What is needed:
Could you copy each line of the entries that contains "menggunakan"?

━━ Material shown

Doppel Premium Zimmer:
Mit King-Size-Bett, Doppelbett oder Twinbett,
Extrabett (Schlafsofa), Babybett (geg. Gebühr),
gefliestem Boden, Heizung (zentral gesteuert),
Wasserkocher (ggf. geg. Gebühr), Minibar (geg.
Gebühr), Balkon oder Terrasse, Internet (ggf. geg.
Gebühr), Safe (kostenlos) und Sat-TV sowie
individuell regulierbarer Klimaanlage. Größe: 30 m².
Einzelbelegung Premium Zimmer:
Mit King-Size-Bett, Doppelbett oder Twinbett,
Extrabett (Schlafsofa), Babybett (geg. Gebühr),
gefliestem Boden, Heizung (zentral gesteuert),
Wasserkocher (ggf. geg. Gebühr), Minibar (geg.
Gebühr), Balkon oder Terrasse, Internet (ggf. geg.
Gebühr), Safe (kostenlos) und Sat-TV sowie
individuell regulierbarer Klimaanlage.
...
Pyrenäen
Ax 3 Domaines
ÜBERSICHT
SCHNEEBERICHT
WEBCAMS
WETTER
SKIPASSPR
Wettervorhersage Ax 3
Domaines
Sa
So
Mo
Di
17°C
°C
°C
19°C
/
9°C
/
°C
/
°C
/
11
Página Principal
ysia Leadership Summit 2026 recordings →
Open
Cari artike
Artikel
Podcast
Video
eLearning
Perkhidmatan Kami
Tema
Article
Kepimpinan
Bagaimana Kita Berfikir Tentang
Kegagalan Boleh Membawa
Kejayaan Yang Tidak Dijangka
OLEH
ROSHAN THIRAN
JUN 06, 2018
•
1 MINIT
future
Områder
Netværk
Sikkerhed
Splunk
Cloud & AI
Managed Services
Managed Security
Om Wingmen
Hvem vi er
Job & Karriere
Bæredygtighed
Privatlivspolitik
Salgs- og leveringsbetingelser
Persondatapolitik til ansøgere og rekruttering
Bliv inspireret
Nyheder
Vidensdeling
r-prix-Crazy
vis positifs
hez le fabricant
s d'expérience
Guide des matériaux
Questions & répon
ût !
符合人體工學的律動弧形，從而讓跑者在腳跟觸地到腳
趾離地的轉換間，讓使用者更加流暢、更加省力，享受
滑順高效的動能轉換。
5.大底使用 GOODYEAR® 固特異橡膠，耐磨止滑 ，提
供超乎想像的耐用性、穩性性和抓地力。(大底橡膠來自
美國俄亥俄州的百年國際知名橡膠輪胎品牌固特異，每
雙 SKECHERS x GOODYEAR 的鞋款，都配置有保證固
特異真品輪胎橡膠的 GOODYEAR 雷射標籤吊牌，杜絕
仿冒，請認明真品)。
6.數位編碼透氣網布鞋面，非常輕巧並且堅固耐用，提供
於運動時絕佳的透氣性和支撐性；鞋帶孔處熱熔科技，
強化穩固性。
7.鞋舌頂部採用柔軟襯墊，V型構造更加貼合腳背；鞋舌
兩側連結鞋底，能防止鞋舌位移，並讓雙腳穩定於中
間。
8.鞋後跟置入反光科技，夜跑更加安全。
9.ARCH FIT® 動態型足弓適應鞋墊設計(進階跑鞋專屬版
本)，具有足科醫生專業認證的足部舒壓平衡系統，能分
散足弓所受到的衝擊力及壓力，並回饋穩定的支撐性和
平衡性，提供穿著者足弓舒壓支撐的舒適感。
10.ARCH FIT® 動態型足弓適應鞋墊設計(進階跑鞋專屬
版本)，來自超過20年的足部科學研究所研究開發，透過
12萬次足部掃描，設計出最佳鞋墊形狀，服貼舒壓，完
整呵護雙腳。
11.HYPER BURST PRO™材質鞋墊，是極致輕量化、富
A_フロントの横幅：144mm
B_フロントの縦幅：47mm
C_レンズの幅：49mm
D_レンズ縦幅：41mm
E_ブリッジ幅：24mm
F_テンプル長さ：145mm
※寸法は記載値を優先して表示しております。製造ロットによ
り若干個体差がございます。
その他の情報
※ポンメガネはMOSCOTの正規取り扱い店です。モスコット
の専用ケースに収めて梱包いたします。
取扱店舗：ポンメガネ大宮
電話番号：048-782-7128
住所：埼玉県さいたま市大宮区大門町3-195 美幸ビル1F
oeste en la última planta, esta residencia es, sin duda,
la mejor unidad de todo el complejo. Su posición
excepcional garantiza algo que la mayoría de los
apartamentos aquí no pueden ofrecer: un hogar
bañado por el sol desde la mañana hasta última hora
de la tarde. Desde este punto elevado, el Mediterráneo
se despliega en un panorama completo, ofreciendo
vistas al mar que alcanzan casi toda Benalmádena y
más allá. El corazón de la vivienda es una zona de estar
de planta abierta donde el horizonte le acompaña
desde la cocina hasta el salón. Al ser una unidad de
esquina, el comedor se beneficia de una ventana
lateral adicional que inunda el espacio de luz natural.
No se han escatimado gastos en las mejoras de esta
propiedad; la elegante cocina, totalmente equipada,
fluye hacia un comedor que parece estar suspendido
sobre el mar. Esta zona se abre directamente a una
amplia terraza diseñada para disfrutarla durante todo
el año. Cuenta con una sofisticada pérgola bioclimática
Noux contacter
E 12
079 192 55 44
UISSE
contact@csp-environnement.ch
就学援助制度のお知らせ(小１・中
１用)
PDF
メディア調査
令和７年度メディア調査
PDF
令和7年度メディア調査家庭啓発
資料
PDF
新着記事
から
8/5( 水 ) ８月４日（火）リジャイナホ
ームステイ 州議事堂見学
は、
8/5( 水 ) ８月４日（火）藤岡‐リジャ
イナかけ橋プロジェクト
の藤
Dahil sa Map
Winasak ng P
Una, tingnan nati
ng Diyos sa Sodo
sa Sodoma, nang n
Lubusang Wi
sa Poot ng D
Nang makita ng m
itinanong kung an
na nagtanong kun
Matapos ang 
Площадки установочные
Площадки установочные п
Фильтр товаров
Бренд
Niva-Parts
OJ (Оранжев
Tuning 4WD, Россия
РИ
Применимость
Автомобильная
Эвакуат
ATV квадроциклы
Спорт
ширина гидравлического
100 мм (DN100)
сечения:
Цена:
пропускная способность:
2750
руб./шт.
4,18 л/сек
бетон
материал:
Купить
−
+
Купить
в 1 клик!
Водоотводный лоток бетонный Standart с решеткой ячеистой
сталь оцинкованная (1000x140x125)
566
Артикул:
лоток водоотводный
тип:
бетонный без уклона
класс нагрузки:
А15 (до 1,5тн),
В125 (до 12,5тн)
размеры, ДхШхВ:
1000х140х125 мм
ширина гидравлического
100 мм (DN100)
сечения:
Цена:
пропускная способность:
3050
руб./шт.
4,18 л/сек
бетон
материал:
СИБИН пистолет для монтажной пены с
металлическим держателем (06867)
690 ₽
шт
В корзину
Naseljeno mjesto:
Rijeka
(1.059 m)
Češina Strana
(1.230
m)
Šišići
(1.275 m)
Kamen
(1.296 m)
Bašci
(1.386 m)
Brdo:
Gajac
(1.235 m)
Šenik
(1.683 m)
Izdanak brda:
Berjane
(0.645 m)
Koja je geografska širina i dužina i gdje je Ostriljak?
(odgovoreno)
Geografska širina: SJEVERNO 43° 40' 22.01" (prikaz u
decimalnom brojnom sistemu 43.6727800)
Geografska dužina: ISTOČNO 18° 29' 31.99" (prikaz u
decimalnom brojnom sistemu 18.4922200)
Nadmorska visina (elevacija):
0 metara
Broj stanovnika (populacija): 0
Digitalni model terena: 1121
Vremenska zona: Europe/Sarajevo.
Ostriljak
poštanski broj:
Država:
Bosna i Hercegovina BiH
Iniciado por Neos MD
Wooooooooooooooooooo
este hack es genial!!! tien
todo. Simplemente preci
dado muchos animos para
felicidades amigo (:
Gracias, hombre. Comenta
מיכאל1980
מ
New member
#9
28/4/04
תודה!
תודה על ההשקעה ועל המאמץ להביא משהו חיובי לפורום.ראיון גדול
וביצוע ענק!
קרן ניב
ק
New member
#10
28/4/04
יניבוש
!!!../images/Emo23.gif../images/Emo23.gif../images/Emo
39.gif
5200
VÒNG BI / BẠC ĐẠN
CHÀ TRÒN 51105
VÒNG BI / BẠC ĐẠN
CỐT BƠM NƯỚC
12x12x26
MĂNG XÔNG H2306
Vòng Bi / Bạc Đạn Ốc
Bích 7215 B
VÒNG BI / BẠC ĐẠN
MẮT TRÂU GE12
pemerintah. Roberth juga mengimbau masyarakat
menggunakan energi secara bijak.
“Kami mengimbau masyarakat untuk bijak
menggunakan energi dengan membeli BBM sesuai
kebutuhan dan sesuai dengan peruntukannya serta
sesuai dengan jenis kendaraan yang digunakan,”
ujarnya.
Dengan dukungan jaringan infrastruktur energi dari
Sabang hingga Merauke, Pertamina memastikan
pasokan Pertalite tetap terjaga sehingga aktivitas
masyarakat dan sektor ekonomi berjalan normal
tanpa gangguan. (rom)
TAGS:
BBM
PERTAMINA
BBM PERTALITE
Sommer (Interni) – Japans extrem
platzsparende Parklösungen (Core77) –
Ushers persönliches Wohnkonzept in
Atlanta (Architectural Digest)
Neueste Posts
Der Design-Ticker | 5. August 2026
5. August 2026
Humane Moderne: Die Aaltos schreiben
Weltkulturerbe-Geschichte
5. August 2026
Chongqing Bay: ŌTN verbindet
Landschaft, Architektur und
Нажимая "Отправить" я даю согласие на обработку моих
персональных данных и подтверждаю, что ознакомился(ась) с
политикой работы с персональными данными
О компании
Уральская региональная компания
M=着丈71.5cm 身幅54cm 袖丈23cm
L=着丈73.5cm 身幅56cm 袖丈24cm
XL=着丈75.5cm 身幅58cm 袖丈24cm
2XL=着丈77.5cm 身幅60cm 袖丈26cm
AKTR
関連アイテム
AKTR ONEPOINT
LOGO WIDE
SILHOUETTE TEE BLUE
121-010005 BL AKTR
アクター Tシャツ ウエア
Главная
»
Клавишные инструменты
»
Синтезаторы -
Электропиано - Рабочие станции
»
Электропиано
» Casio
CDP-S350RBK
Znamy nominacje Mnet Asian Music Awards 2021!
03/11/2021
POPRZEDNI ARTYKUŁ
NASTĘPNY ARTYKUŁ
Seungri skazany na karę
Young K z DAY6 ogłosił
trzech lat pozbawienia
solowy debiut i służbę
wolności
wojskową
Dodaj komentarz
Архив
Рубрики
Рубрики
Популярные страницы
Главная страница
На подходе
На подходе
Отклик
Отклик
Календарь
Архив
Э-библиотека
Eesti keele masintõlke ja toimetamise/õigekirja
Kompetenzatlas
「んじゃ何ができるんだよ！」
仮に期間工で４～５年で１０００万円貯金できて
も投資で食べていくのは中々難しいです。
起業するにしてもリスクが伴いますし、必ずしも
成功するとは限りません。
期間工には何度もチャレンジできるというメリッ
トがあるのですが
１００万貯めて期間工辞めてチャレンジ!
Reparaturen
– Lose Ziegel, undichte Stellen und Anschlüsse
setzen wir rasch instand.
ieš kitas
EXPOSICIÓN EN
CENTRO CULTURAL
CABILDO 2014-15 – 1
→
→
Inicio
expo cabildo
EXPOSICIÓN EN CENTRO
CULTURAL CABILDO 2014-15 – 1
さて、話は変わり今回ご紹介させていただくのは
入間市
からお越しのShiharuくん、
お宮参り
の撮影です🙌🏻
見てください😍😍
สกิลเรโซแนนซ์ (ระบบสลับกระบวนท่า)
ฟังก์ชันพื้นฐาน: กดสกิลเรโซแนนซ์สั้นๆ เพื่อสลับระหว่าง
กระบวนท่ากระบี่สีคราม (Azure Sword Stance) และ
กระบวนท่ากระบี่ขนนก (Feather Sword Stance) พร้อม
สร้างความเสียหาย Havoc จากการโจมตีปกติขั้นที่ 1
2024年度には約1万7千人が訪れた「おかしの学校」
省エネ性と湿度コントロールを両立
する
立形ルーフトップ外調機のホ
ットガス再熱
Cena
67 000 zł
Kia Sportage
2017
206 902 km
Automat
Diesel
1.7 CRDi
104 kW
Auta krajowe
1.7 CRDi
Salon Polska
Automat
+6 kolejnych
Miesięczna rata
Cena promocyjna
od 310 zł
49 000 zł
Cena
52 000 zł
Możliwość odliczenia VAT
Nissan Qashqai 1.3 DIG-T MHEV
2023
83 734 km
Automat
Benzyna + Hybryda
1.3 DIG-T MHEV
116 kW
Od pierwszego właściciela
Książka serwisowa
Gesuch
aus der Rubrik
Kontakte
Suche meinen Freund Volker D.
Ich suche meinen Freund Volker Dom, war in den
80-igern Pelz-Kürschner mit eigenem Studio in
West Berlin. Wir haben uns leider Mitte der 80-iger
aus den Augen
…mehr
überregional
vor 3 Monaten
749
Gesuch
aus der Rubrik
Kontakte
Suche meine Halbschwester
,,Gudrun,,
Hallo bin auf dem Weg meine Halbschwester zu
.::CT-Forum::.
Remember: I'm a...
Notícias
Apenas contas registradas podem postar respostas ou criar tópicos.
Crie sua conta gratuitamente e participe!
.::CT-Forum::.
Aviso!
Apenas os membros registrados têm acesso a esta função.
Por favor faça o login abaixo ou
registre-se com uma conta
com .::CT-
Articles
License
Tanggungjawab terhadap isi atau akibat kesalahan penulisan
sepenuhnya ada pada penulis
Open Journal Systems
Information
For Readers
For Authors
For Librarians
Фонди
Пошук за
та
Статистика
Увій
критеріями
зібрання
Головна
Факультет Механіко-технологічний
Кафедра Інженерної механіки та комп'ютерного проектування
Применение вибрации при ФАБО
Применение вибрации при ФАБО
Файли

━━━━

Exercise response:
menggunakan energi secara bijak.
menggunakan energi dengan membeli BBM sesuai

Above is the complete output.